Lifestyle and beauty content is a pretty saturated market. What makes your videos stand out?
I’m definitely not the “aesthetically pleasing” girl where everything is perfect and I lay out the clothes perfectly on the bed. No, I’m whipping out of packaging. I’m like, “what did I get today?!” I have a lot of energy. And so, I think my content is a lot more relatable than a lot of the stuff that’s in the fashion world or what we’re used to [seeing on social media].
Have there been any moments when you considered quitting?
At the beginning, I was just like so in it. It was exciting. It was new. And like, I just knew that if I gave it a full year of 100 percent, I could walk away saying it didn’t work if it didn’t work. Like I could say, “okay, Tanya, you gave it a full year. You were 100 percent, you didn’t slack,” then I could walk away. And so, I remember December 2020: I was broke at this time, I was running out [of money], I was a little bit in credit card debt. And I’m not gonna lie, I was really hitting the wall there. And I was like, “I think I have to walk away.”
So what changed?
I wasn’t talking to the camera by this point. I had never spoken to the camera. When I was looking at people’s accounts, I was like, this person is talking and has a million followers. Maybe that’s what I need to do. Maybe I just need to open my mouth and say something. So, I saw this swimsuit hack video. I think I was like, “I’m gonna just reenact that swimsuit thing and say whatever I’m going to say.” That video went viral, got like, a million views.

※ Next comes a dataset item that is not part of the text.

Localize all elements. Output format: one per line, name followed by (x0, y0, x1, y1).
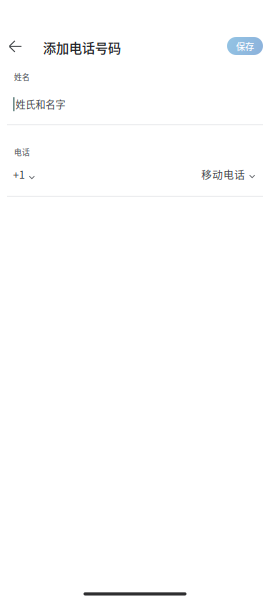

How did Sephora Squad impact your career?
It got me in front of brands that I honestly had had DM messages with for a full year and had never responded. [Laughs.] Like Fenty skin. I think I have the longest chain of [messages], but just me, like “hey, I still love you guys.” And then I got to work with them.
You talk a lot about your team on your account. Why was that important to for you to do?

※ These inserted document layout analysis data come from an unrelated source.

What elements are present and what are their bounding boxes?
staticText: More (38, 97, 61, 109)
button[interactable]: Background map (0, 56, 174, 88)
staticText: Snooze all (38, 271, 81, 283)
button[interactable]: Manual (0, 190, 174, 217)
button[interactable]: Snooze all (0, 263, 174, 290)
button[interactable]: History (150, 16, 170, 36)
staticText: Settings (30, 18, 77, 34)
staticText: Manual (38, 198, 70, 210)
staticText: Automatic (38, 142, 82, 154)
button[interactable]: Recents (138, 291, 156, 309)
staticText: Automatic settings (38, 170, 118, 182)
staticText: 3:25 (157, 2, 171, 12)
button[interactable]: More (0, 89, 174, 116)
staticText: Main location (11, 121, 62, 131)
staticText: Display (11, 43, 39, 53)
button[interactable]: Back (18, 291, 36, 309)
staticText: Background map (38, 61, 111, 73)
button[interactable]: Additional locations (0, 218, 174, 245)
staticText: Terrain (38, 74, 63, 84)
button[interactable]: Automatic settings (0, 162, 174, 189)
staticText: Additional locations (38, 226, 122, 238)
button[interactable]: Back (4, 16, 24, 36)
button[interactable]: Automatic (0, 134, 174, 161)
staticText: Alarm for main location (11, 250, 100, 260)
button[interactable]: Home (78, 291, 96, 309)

I used to say, “I will never hire a team, I’ll never need a staff, blah, blah blah.” That’s just sad. Like, that is just a sad mindset. I read this book, We Should All Be Millionaires by Rachel Rodgers. She just broke down in the book that like look, is there any millionaire that you know that doesn’t have a team behind them? Or is there any really successful person that’s done it all by themselves? It doesn’t exist. I think so many influencers think “Well, I can only do this” or “I can only edit this way” and “I know my style.” It’s such a missed opportunity for you to be pushed to grow.